Shenton Safaris

An introduction to Maa – the language of the Maasai and Samburu people

Maasai warrior with cellphone driving a game drive vehicle

© Simon Espley

How do you prepare for the trip of a lifetime to Africa?

Once you’ve decided where to go and bought those khaki shorts and overlarge safari hat, how do you make sure that you REALLY connect with the country of your choice – that you are not merely a visitor passing through?

You learn the language.

Swahili (along with English) is the national language of Tanzania and Kenya and is surprisingly easy to learn.

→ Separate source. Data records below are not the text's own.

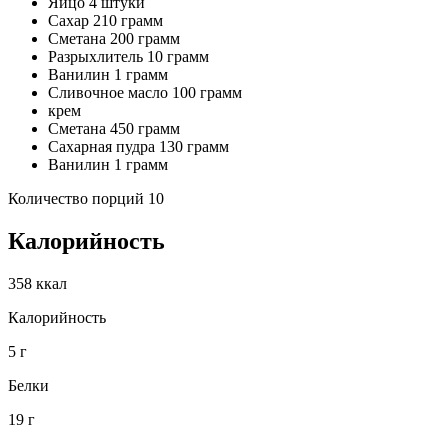
Яйцо 4 штуки
Сахар 210 грамм
Сметана 200 грамм
Разрыхлитель 10 грамм
Ванилин 1 грамм
Сливочное масло 100 грамм
крем
Сметана 450 грамм
Сахарная пудра 130 грамм
Ванилин 1 грамм
Количество порций 10
Калорийность
358 ккал
Калорийность
5 г
Белки
19 г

Tanzania is home to about 130 tribes and each of these tribes speak their own distinctive languages, however, one of the biggest tribal groups are the Maa speakers. Maa is spoken by the Maasai tribes as well as the Samburu and Datoga tribes, to name but a few.

You are bound to have contact with Maasai and Samburu people as they often reside close to famous game reserves.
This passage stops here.